They are in my opinion, less narcissistic towards their children.

God, a concept I very loosely believe in, replace with evolution where necessary, made women love their kids and men love their women.

women do not love you like you love them. Period. Period is ironic here is it’s the thing they want you to vanquish.

You will never get a woman to love you like you love them. Maybe if your sperm is so high quality, the sexy son hypotheses, this might be true. For the rest of us, don’t expect women to show you the care and attention you show them. That’s how it works.

They will always put themselves and their kids above you. That’s your job, to provide and sacrifice. Rejoice in it, we all have a role in life and ours is to provide and sacrifice. You might want it different, but the only woman who will give you the love you need is your mother.

To them, you are a tool, a commodity, to help her navigate the world. To you, she is an exciting plaything, an Xbox on steroids.

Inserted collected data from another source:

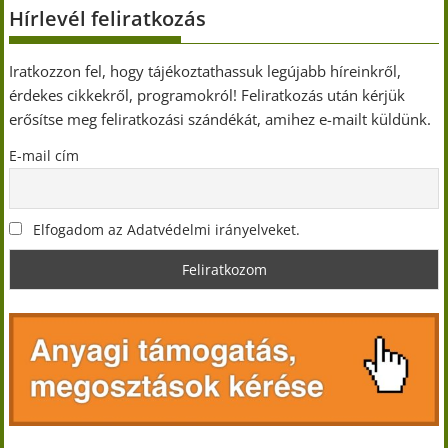
Hírlevél feliratkozás
Iratkozzon fel, hogy tájékoztathassuk legújabb híreinkről,
érdekes cikkekről, programokról! Feliratkozás után kérjük
erősítse meg feliratkozási szándékát, amihez e-mailt küldünk.
E-mail cím
Elfogadom az Adatvédelmi irányelveket.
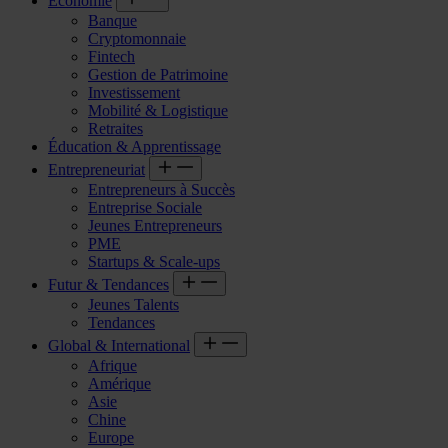
Économie
Banque
Cryptomonnaie
Fintech
Gestion de Patrimoine
Investissement
Mobilité & Logistique
Retraites
Éducation & Apprentissage
Entrepreneuriat
Entrepreneurs à Succès
Entreprise Sociale
Jeunes Entrepreneurs
PME
Startups & Scale-ups
Futur & Tendances
Jeunes Talents
Tendances
Global & International
Afrique
Amérique
Asie
Chine
Europe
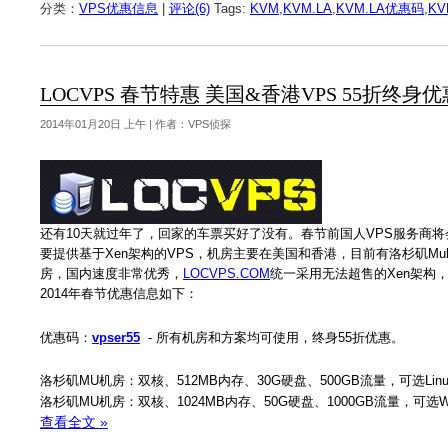
分类：
VPS优惠信息
|
评论(6)
Tags:
KVM
,
KVM.LA
,
KVM.LA优惠码
,
KV
LOCVPS 春节特惠 美国&香港VPS 55折终身
2014年01月20日 上午 | 作者：VPS侦探
还有10天就过年了，回家的车票买好了没有。春节前国人VPS服务商
要提供基于Xen架构的VPS，机房主要在美国和香港，目前有洛杉矶Multa
房，国内速度非常优秀，
LOCVPS.COM
统一采用无法超售的Xen架构，
2014年春节优惠信息如下：
优惠码：
vpser55
- 所有机房和方案均可使用，终身55折优惠。
洛杉矶MU机房：双核、512MB内存、30G硬盘、500GB流量，可选Linux
洛杉矶MU机房：双核、1024MB内存、50G硬盘、1000GB流量，可选Win
查看全文 »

play the role and be the best tool you can be, you will be rewarded. When you cannot fulfil your role, you will be as vulnerable as she is when she cannot fulfil your fantasy. You see as we mock the woman who rages at men, the woman with the ugly face and fat, unattractive body. She is just a victim of evolution as the man who can’t provide. It isn’t fair but it’s life.

if you don’t think it’s fair, marry the fat ugly feminist. Break your mould and your evolutionary traits. No? Didn’t think so. In which case accept she will only be yours for as long as you can give her what she needs.

you have 200 million years of evolution to argue with. For me, I just try to do what I gotta do. It sucks, but it’s how it is.
I shouldn’t say more; it’s perfectly described. The problem arises when everything has been established: you have children, you are married, and you work well. However, at the same time, she does not want to submit to you as a man, which leads to frustration in the relationship. Also, being the "right" provider differs for each women, infact one may consider a personal trainer the right provider, while another a business man. But mostly, all women prefer someone who is the "boss" or at the "top" grades of the pyramid in their social circle. (Because women have tunnel vision).

It is not all roses and flowers. Even if you become a great provider, it can still be difficult to find a submissive woman. Too often, I see great men, especially entrepreneurs, still having to deal with women who are overly dramatic.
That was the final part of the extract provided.